To quote Milton Friedman (lest you want to accuse me of leftwing bias):
Monopoly implies absence of alternatives and thereby inhibits freedom of exchange. Monopolies exist because of failure to create a "real" free market, because of "market inefficiency". Dynamic changes are highly likely to undermine monopoly and there is at least some chance that these will be allowed to have their effect."

Thursday, May 21, 2009

Public meeting aftermath

A productive and informative meeting was held at the Ostend Hall last Saturday on the transport issues on the island, prompted by a good amount of activism, animosity and law changes over the past 6 months.
Good to see a big variety of people and organisations represented, including FUG, Waiheke Bus Co and Sealink, despite a dearth of politicians and policy makers. A big boo to ARTA for not showing up. As the public transport regulator in Auckland it should be their priority, being at the heart of the problems and the solutions, to step up.
A wide variety of topics got briefly discussed or mentioned or debated and it was hardly a "Fullers-bashing" session some have described it as, and who probably were never there. Despite there being no-one from Fullers, I'm sure they got a detailed briefing on what was said by whom.

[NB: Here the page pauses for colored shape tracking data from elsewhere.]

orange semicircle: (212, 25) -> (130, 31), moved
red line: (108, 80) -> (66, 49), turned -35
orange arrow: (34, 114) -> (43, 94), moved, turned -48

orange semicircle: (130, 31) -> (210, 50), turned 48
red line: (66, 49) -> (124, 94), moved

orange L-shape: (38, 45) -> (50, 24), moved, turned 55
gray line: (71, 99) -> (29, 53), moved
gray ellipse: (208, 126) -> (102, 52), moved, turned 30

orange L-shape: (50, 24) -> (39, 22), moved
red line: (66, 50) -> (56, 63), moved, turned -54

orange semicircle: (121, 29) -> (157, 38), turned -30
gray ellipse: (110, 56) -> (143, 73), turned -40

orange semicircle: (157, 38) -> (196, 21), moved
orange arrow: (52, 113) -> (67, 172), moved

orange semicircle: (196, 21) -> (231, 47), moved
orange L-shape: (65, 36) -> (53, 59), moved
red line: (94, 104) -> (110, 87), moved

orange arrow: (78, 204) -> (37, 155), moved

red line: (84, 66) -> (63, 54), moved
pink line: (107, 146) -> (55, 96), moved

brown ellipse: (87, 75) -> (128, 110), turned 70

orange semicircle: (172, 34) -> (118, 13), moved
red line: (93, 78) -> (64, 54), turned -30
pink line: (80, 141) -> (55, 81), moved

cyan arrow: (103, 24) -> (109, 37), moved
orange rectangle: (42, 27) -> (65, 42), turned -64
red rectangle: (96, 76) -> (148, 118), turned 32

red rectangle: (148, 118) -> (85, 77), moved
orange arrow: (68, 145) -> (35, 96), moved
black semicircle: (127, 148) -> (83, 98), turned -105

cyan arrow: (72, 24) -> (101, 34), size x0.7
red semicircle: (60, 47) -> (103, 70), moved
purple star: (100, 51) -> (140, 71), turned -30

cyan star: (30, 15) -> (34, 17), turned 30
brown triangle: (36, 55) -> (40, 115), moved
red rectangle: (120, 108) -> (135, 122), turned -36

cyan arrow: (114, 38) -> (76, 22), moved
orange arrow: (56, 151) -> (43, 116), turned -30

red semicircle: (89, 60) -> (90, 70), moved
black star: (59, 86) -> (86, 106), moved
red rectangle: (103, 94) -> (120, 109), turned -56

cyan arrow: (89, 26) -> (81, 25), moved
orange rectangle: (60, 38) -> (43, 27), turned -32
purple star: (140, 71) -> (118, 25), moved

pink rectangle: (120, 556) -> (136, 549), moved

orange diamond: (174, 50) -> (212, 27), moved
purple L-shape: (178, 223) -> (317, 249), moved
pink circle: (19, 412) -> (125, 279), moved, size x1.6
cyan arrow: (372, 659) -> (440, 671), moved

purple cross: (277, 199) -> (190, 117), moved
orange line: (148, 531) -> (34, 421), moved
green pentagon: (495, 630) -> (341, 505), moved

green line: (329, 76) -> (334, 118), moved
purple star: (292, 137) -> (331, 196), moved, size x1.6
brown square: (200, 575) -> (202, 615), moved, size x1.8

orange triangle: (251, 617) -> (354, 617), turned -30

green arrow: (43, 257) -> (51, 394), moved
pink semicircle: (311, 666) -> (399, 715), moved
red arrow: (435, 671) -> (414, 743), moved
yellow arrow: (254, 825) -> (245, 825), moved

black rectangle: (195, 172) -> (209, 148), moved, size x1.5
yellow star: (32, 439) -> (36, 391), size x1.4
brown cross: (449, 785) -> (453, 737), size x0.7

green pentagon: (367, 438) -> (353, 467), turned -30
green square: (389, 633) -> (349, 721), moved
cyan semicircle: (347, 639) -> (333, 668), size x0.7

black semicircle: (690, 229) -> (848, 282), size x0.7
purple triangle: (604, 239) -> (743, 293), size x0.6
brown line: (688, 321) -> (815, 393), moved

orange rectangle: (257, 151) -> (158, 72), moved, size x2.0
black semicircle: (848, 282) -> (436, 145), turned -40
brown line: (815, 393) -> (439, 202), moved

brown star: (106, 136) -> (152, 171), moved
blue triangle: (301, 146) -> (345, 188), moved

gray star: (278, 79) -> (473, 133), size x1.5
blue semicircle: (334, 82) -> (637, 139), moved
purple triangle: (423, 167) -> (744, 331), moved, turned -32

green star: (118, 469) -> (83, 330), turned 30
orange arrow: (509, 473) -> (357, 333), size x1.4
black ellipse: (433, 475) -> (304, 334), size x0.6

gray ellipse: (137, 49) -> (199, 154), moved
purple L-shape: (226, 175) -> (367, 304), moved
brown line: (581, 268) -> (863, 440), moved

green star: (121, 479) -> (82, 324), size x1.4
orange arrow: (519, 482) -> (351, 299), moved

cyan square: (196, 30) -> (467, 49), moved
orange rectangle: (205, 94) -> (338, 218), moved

The next steps for C4FFF is to get the petition to the ARTA and parliament to get things moving under the Public Transport Management Act.
And the survey, which is still available for responses (see link in the blog item at the top of this page) and which will be collated and analysed for public use.
It is shaping up to be an interesting mine of suggestions, criticism and praise, and we won't be shy to share them with the ferry operators, regulators and the media in due course

Tuesday, May 12, 2009

Former Gulf News editor dies

From the NZ Herald:
An Auckland man who jumped from the Devonport Ferry on the North Shore on Sunday afternoon has died in hospital.
He has been named as Simon Johnston, 53.
Mr Johnston rushed through an exit door and attempted to jump off the ferry, back onto the wharf, while it was leaving the terminal shortly before 4.30pm on Sunday, witnesses told police.
A Fullers crewman alerted the rest of the crew, then put on a lifejacket and jumped into the water to help.
Mr Johnston was rescued from the sea by the Coastguard and resuscitated, before being taken to North Shore Hospital for treatment to a head injury.
Police interviewed a number of passengers and witnesses at the terminal who confirmed the man was a ferry passenger who had attempted to jump to the wharf.
Simon was until last year the editor of the Waiheke Gulf News, and you can read a selection of his work on the Gulf News website. He was also an accomplished musician who often, after a hard day's work, played his guitar at many Waiheke social events and venues.
If you have any particular memories of Simon, you can share them on his Waihekepedia page.

Friday, May 1, 2009

C4FFF petition

Community Consultation for future fare rises is a must!

Make Fullers Accountable to ARTA and the Waiheke Community.

Future ferry and bus fare increases are going to affect working families, students and all members of the Waiheke community who commute or travel to and from the city. Will you be consulted about the next fare rise? No! Will it affect your life? Yes! Should the future of our ferry and bus link to the CBD be in the hands of an unaccountable monopoly? No!’

We the undersigned, call for the following:

1) A mechanism of accountability to be put into place so that Fullers cannot raise our ferry and bus fares without consulting ARTA or the governing transport authority and the community of Waiheke

2) Regulation or fair competition on the Fullers ferry route

3) Affordable and sustainable public transport for Waiheke for the future


This petition is supported by the Campaign 4 Fair Ferry Fares and the Better Bus Action Group.
If you want to help us collect signatures please print out this petition.